Le capitalisme de la phase du « compromis fordiste » entre en crise à la fin des années 1960 et au début des années 1970. Le « choc pétrolier » de 1973 est la matérialisation de cette crise, mais comme souvent l’événement historique qui en est la cause (la guerre du Kippour et l’embargo pétrolier qui a suivi) n’a agi que comme le révélateur d’une crise de la valorisation déjà en cours. Le problème affronté par le capitalisme est toujours le même : le capital constant est dans une proportion trop importante par rapport au capital variable disponible pour en assurer la valorisation. La réponse à la crise n’est cependant, cette fois, pas la guerre, mais la restructuration de la fin des années 1970 et des années 1980 sous l’égide du néolibéralisme.

 

Cette restructuration repose sur deux piliers : finance et mondialisation. Le développement de nouveaux instruments financiers, qui a commencé dès la fin des années 1960, connaît une accélération fulgurante avec la vague néolibérale de la fin des années 1970. La finance n’a certes rien de nouveau dans le capitalisme : mais c’est sa place et sa puissance qui sont décuplées. Les capitaux excédentaires sont recyclés dans des circuits financiers élargis où ils circulent sans fin. Achevant une évolution entamée dès le lendemain de la Première Guerre mondiale, la monnaie cesse définitivement de reposer sur l’or, et n’est plus garantie que par la dette souveraine, c’est-à-dire par l’anticipation d’une valeur qui sera ponctionnée par la fiscalité. La dette d’État, rachetée par les banques centrales, permet à ces dernières de créer de la monnaie en prenant cette dette comme garantie. La confiance en la dette souveraine repose sur la possibilité qu’auront les États d’en payer les intérêts en accaparant, par l’impôt, une partie de la plus-value qui sera produite demain. Ainsi, désormais, toute monnaie est capital.

 

Les États des pays qui ont une économie puissante émettent une monnaie attractive. La monnaie de la première puissance mondiale, le dollar, règne en maître et les États-Unis peuvent s’endetter sans limites, ce dont le pouvoir reaganien ne se prive pas. La suspension de la convertibilité du dollar en or, au début des années 1970, ne remet pas en cause son rôle de monnaie des paiements internationaux.

 

La solution financière ne saurait évidemment exister à elle seule pour résoudre la crise des années 1970 : elle fournit aussi l’avantage décisif de rendre possible le deuxième volet de l’agenda néolibéral, la mondialisation. Là encore, la mondialisation n’a rien de nouveau dans le capitalisme, mais elle se développe alors dans des proportions inédites. C’est non seulement le commerce des marchandises, mais aussi et surtout l’investissement dans des pays dits jusque-là « sous-développés » (là où la main-d’œuvre bon marché permet de dégager à nouveau de la plus-value) qui sont rendus possibles par le développement de la finance mondiale.

 

Les grands accords commerciaux de libéralisation du commerce permettent une envolée de l’échange mondial des marchandises.
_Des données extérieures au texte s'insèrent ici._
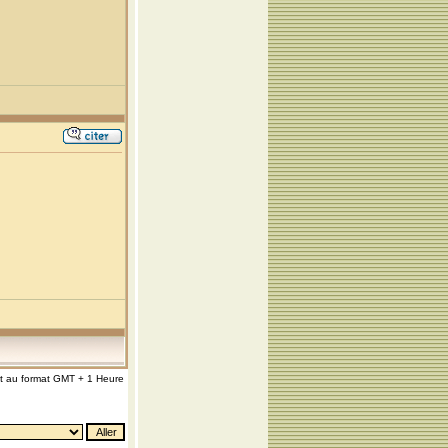
nt au format GMT + 1 Heure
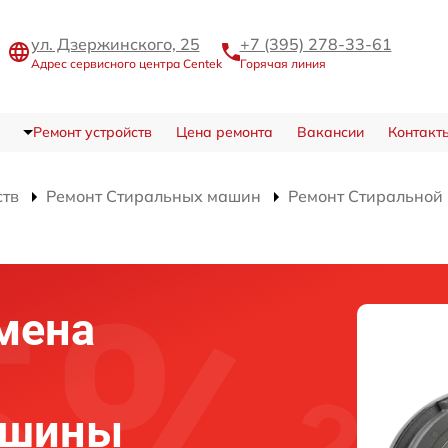
ул. Дзержинского, 25
+7 (395) 278-33-61
Адрес сервисного центра Centek
Горячая линия
Ремонт устройств
Цена ремонта
Вакансии
Контакт
ств
Ремонт Стиральных машин
Ремонт Стиральной
мена
ашины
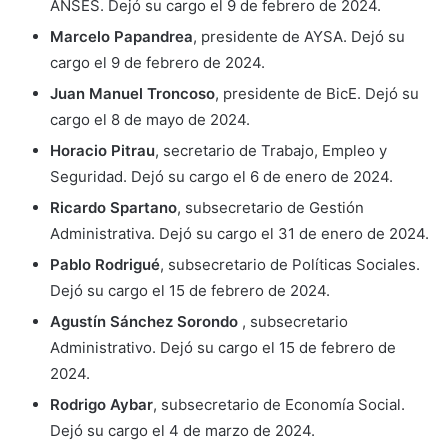
ANSES. Dejó su cargo el 9 de febrero de 2024.
Marcelo Papandrea
, presidente de AYSA. Dejó su
cargo el 9 de febrero de 2024.
Juan Manuel Troncoso
, presidente de BicE. Dejó su
cargo el 8 de mayo de 2024.
Horacio Pitrau
, secretario de Trabajo, Empleo y
Seguridad. Dejó su cargo el 6 de enero de 2024.
Ricardo Spartano
, subsecretario de Gestión
Administrativa. Dejó su cargo el 31 de enero de 2024.
Pablo Rodrigué
, subsecretario de Políticas Sociales.
Dejó su cargo el 15 de febrero de 2024.
Agustín Sánchez Sorondo
, subsecretario
Administrativo. Dejó su cargo el 15 de febrero de
2024.
Rodrigo Aybar
, subsecretario de Economía Social.
Dejó su cargo el 4 de marzo de 2024.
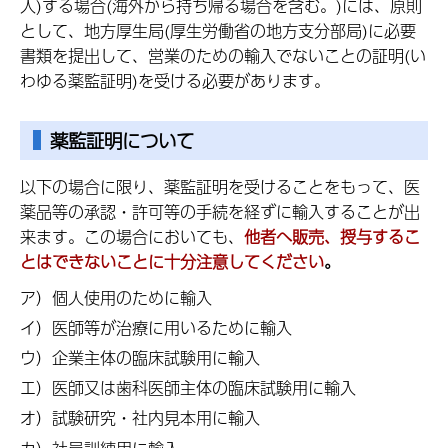
入)する場合(海外から持ち帰る場合を含む。)には、原則
として、地方厚生局(厚生労働省の地方支分部局)に必要
書類を提出して、営業のための輸入でないことの証明(い
わゆる薬監証明)を受ける必要があります。
薬監証明について
以下の場合に限り、薬監証明を受けることをもって、医
薬品等の承認・許可等の手続を経ずに輸入することが出
来ます。この場合においても、
他者へ販売、授与するこ
とはできないことに十分注意してください
。
ア）個人使用のために輸入
イ）医師等が治療に用いるために輸入
ウ）企業主体の臨床試験用に輸入
エ）医師又は歯科医師主体の臨床試験用に輸入
オ）試験研究・社内見本用に輸入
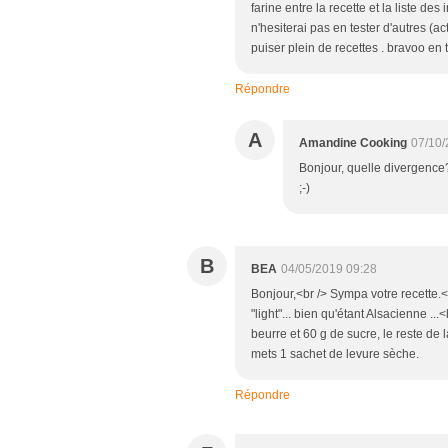
farine entre la recette et la liste des
n'hesiterai pas en tester d'autres (ac
puiser plein de recettes . bravoo en t
Répondre
A
Amandine Cooking
07/10/
Bonjour, quelle divergence? 
;-)
B
BEA
04/05/2019 09:28
Bonjour,<br /> Sympa votre recette.
"light"... bien qu'étant Alsacienne .
beurre et 60 g de sucre, le reste de 
mets 1 sachet de levure sèche.
Répondre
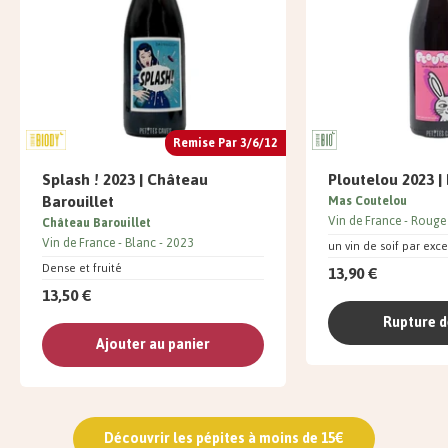
Remise Par 3/6/12
Splash ! 2023 | Château
Ploutelou 2023 |
Barouillet
Mas Coutelou
Vin de France
Rouge
Château Barouillet
Vin de France
Blanc
2023
un vin de soif par exc
Dense et fruité
13,90 €
13,50 €
Rupture d
Ajouter au panier
Découvrir les pépites à moins de 15€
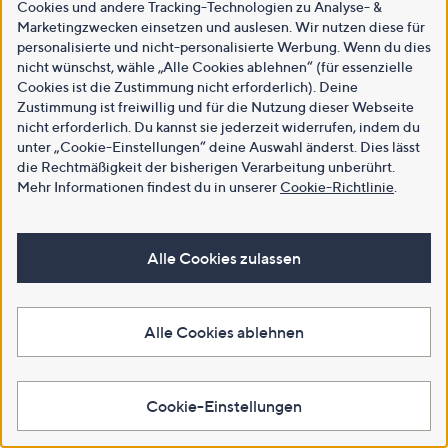
Cookies und andere Tracking-Technologien zu Analyse- &
Marketingzwecken einsetzen und auslesen. Wir nutzen diese für
personalisierte und nicht-personalisierte Werbung. Wenn du dies
nicht wünschst, wähle „Alle Cookies ablehnen“ (für essenzielle
Cookies ist die Zustimmung nicht erforderlich). Deine
Zustimmung ist freiwillig und für die Nutzung dieser Webseite
nicht erforderlich. Du kannst sie jederzeit widerrufen, indem du
unter „Cookie-Einstellungen“ deine Auswahl änderst. Dies lässt
die Rechtmäßigkeit der bisherigen Verarbeitung unberührt.
Mehr Informationen findest du in unserer
Cookie-Richtlinie
.
Alle Cookies zulassen
Alle Cookies ablehnen
Cookie-Einstellungen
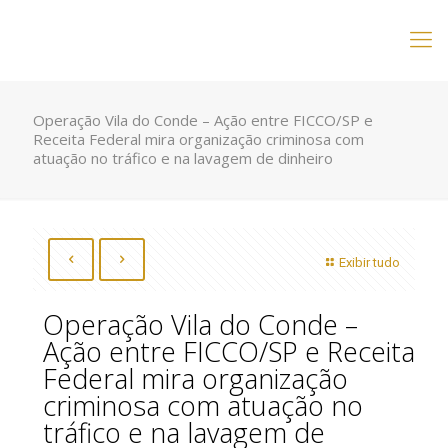
Operação Vila do Conde – Ação entre FICCO/SP e
Receita Federal mira organização criminosa com
atuação no tráfico e na lavagem de dinheiro
Exibir tudo
Operação Vila do Conde –
Ação entre FICCO/SP e Receita
Federal mira organização
criminosa com atuação no
tráfico e na lavagem de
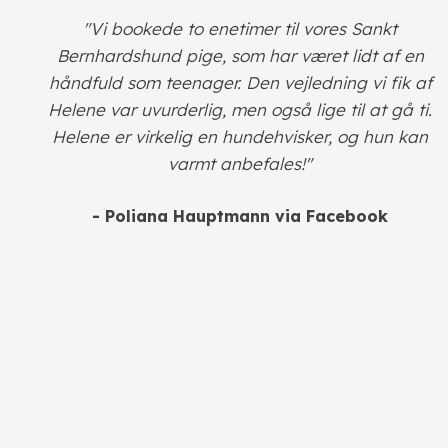
​"Vi bookede to enetimer til vores Sankt
Bernhardshund pige, som har været lidt af en
håndfuld som teenager. Den vejledning vi fik af
Helene var uvurderlig, men også lige til at gå ti.
Helene er virkelig en hundehvisker, og hun kan
varmt anbefales!"
- Poliana Hauptmann via Facebook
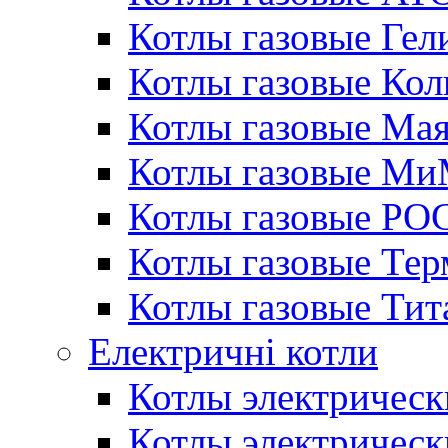
Котлы газовые Гел
Котлы газовые Кол
Котлы газовые Ма
Котлы газовые МиМ
Котлы газовые РО
Котлы газовые Те
Котлы газовые Тит
Електричні котли
Котлы электрическ
Котлы электричес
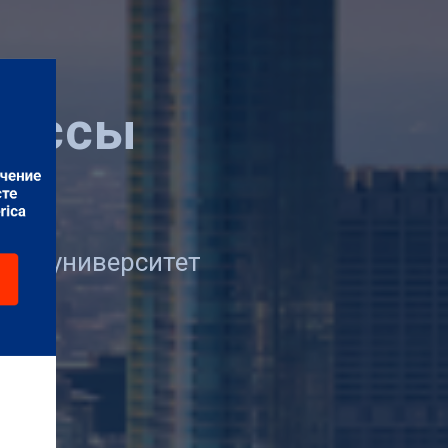
лассы
ША
ский университет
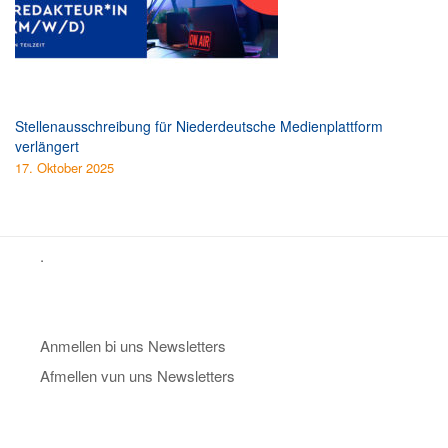
Stellenausschreibung für Niederdeutsche Medienplattform
verlängert
17. Oktober 2025
.
Anmellen bi uns Newsletters
Afmellen vun uns Newsletters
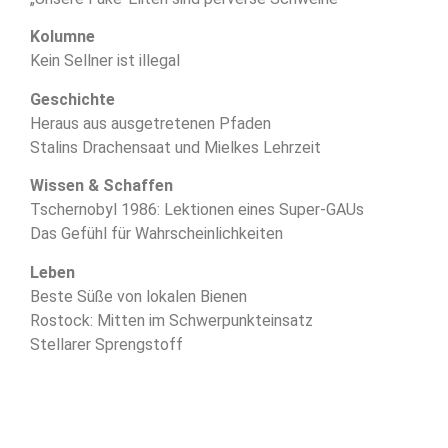
Kolumne
Kein Sellner ist illegal
Geschichte
Heraus aus ausgetretenen Pfaden
Stalins Drachensaat und Mielkes Lehrzeit
Wissen & Schaffen
Tschernobyl 1986: Lektionen eines Super-GAUs
Das Gefühl für Wahrscheinlichkeiten
Leben
Beste Süße von lokalen Bienen
Rostock: Mitten im Schwerpunkteinsatz
Stellarer Sprengstoff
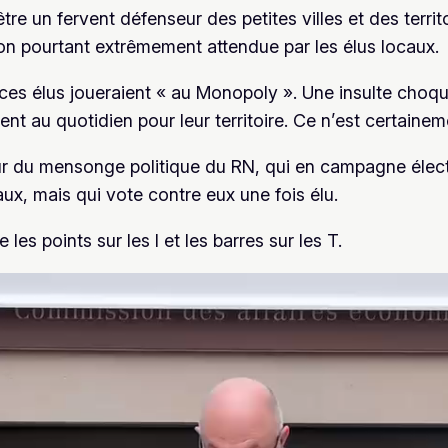
tre un fervent défenseur des petites villes et des territo
on pourtant extrêmement attendue par les élus locaux.
ces élus joueraient « au Monopoly ». Une insulte choq
nt au quotidien pour leur territoire. Ce n’est certainem
ur du mensonge politique du RN, qui en campagne élec
aux, mais qui vote contre eux une fois élu.
e les points sur les I et les barres sur les T.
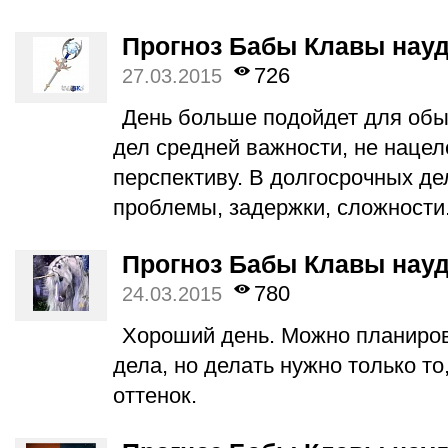
Прогноз Бабы Клавы науда
726
27.03.2015
День больше подойдет для обы
дел средней важности, не наце
перспективу. В долгосрочных д
проблемы, задержки, сложности
Прогноз Бабы Клавы науда
780
24.03.2015
Хороший день. Можно планиров
дела, но делать нужно только то
оттенок.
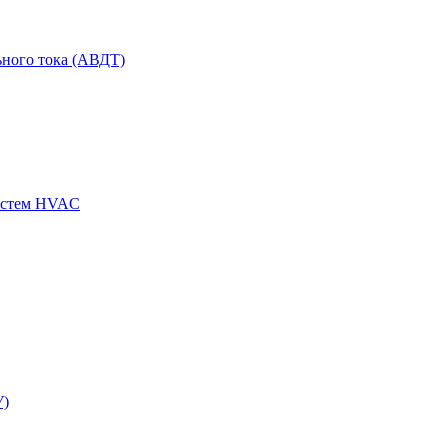
ного тока (АВДТ)
истем HVAC
У)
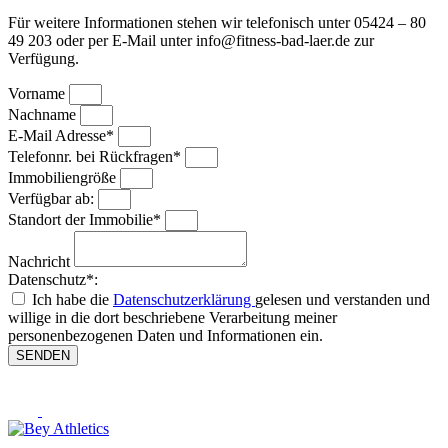
Für weitere Informationen stehen wir telefonisch unter 05424 – 80
49 203 oder per E-Mail unter info@fitness-bad-laer.de zur
Verfügung.
Vorname
Nachname
E-Mail Adresse*
Telefonnr. bei Rückfragen*
Immobiliengröße
Verfügbar ab:
Standort der Immobilie*
Nachricht
Datenschutz*:
Ich habe die
Datenschutzerklärung
gelesen und verstanden und
willige in die dort beschriebene Verarbeitung meiner
personenbezogenen Daten und Informationen ein.
SENDEN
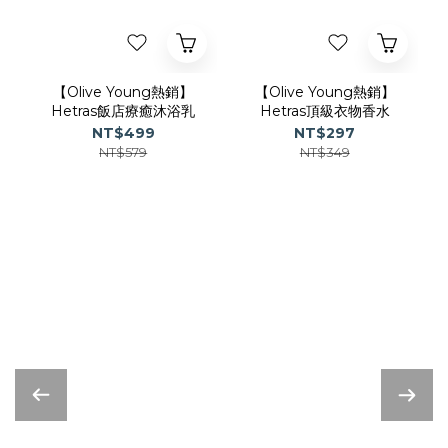
【Olive Young熱銷】
【Olive Young熱銷】
Hetras飯店療癒沐浴乳
Hetras頂級衣物香水
NT$499
NT$297
NT$579
NT$349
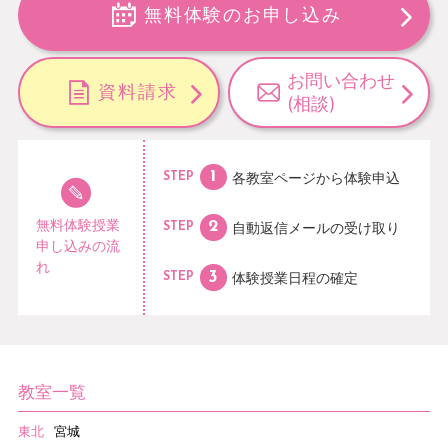
無料体験のお申し込み
お問い合わせ
資料請求
(相談)
各教室ページから
体験申込
STEP
無料体験授業
自動返信メールの
受け取り
STEP
申し込みの流
れ
体験授業日程の
確定
STEP
教室一覧
東北
宮城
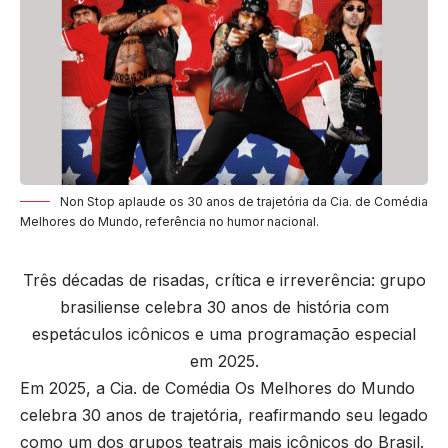
Non Stop aplaude os 30 anos de trajetória da Cia. de Comédia
Melhores do Mundo, referência no humor nacional.
Três décadas de risadas, crítica e irreverência: grupo
brasiliense celebra 30 anos de história com
espetáculos icônicos e uma programação especial
em 2025.
Em 2025, a Cia. de Comédia Os Melhores do Mundo
celebra 30 anos de trajetória, reafirmando seu legado
como um dos grupos teatrais mais icônicos do Brasil.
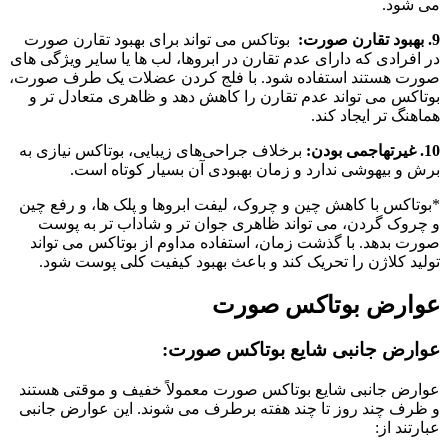
می شود.
9. بهبود تقارن صورت:
بوتاکس می تواند برای بهبود تقارن صورت
در افرادی که دارای عدم تقارن در ابروها، لب ها یا سایر ویژگی های
صورت هستند استفاده شود. با فلج کردن عضلات یک طرف صورت،
بوتاکس می تواند عدم تقارن را کاهش دهد و ظاهری متعادل تر و
هماهنگ تر ایجاد کند.
10. غیرتهاجمی بودن:
برخلاف جراحی‌های زیبایی، بوتاکس نیازی به
برش و بیهوشی ندارد و زمان بهبودی آن بسیار کوتاه است.
*بوتاکس با کاهش چین و چروک، لیفت ابروها و پلک ها، و رفع چین
و چروک گردن، می تواند ظاهری جوان تر و شاداب تر به پوست
صورت بدهد. با گذشت زمان، استفاده مداوم از بوتاکس می تواند
تولید کلاژن را تحریک کند و باعث بهبود کیفیت کلی پوست شود.
عوارض بوتاکس صورت
عوارض جانبی شایع بوتاکس صورت:
عوارض جانبی شایع بوتاکس صورت معمولاً خفیف و موقتی هستند
و ظرف چند روز تا چند هفته برطرف می شوند. این عوارض جانبی
عبارتند از:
Une division globale du travail se forme par la création de pays ateliers, les « quatre dragons » dans les années 1980, suivi des « quatre tigres », puis le développement industriel de la Chine. À l’heure actuelle, la production est intégrée au niveau mondial et les pièces détachées et produits semi-finis circulent continuellement d’une région du monde à l’autre.

 

Deux choses sur cette mondialisation : d’abord, elle n’est possible que grâce à la finance globale, car sans moyens rapides et sûrs d’échanges internationaux de capitaux, pas d’investissements productifs à l’autre bout du monde et pas de commerce mondial intégré. Ensuite, elle a eu pour but essentiel de faire baisser le coût de la main-d’œuvre, donc de rétablir le taux de profit par un retour à l’extraction de plus-value absolue, en intégrant au prolétariat des masses disponibles dans les pays jusque-là « sous-développés ».

 

Cela a conduit à une désindustrialisation relative des pays d’Europe occidentale, d’Amérique du Nord et du Japon ainsi qu’à une remise en cause progressive du Welfare dans ces pays où le compromis fordiste avait prévalu. Ces changements se sont accompagnés d’un discours néolibéral. Toutefois, il ne faut pas confondre ici la cause et la conséquence. Le néolibéralisme n’est pas la cause de la restructuration du capitalisme, de la désindustrialisation et de la remise en cause du Welfare : il n’en est que l’idéologie, c’est-à-dire le discours dominant et autojustificateur qui accompagne sa mise en place concrète.

 

La cause première, comme toujours, c’est la nécessité pour le capital de contrer la chute tendancielle du taux de profit et de gagner la guerre de classe contre le prolétariat. Ceux qui combattent le discours ultralibéral et croient possible de revenir au programme du Conseil national de la Résistance ignorent cette dimension de l’idéologie : ils semblent naïvement croire que le néolibéralisme est un simple choix, et qu’un autre choix aurait été possible dans le cadre capitaliste. Or, s’il est vrai que la mise en place de la restructuration découle de l’action de certains politiciens et de certains capitalistes, le discours qui a été porté par eux et par les idéologues qu’ils ont payés à cette occasion (experts, universitaires, journalistes) est la traduction d’une politique rendue nécessaire par les impératifs de la valorisation capitaliste.

 

 

La crise de la phase actuelle du capitalisme face au choc épidémique

 

Depuis 2007-2008, la phase actuelle du capitalisme connaît une crise profonde. On ne reviendra pas sur les épisodes de la crise des liquidités et des dettes souveraines, mais on dira seulement ceci : depuis douze ans, le système financier ne fait que repousser des échéances inévitables.

 

La financiarisation recycle toujours plus de capitaux qui sont excédentaires par rapport aux capacités de la production et qu’il faut nourrir au détriment du cycle productif. Malgré une croissance astronomique de la production capitaliste mondiale (qui met en péril la survie de l’humanité), la soif de survaleur dont la finance a perpétuellement besoin finit par consumer l’appareil productif. Pour garantir les valeurs boursières, de nombreuses entreprises sont conduites à retirer de la production des capitaux pourtant essentiels à l’extraction de la valeur à terme.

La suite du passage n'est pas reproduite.